Семенов не спеша шел в тени березового частокола над невысоким обрывом каменистого берега – то по мшистым головам камней под полуоголенными корнями берез, то по голым черепам нижних камней возле самой воды. Солнце, просвечивая сквозь стволы и листву, так же медленно сопровождало его, а река справа обгоняла – бликами на водяных лысинах, темными родинками водоворотов, кудрявой пеной… Радуга уже исчезла – растаяла в сине-золотом воздухе. «Не поймать, видно, сегодня семги», – подумал Семенов.

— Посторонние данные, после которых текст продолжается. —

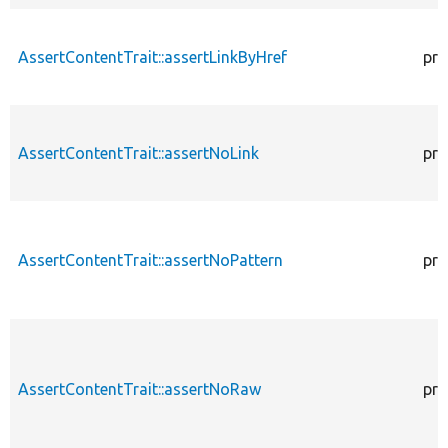
AssertContentTrait::assertLinkByHref
pro
AssertContentTrait::assertNoLink
pro
AssertContentTrait::assertNoPattern
pro
AssertContentTrait::assertNoRaw
pro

Так он подошел наконец к скалам, вернее, к первой из них над речным поворотом, и тут ему пришлось карабкаться вверх по едва заметной тропинке, выводящей из тайги в небо – на вершину скалы. Внизу каменная стена поднималась прямо из глубокого сильного течения – там пройти нельзя было.

Поднявшись наверх, где росли в каменных трещинах кривые, ободранные ветром елочки, Семенов увидел дальше вторую скалу, а внизу – между скалами – изогнутый вправо и усыпанный мелкими разноцветными камнями берег – и в середине узкого течения реки глубокую яму с темно-зеленой водой и белыми гребнями волн под торчащим из них скальным обломком – свое семужное место.

– Должна же там семга стоять! – бормотал Семенов, скользя вниз со скалы по усыпанной прошлогодней хвоей тропинке. – Такая изумительная яма! Сам стоял бы там… на квартире… будь я семгой!

Он вспомнил, как нырял раньше с таких скал – тоже на Севере, на других реках… до инфаркта еще это было, здоров был! Сейчас не нырнешь…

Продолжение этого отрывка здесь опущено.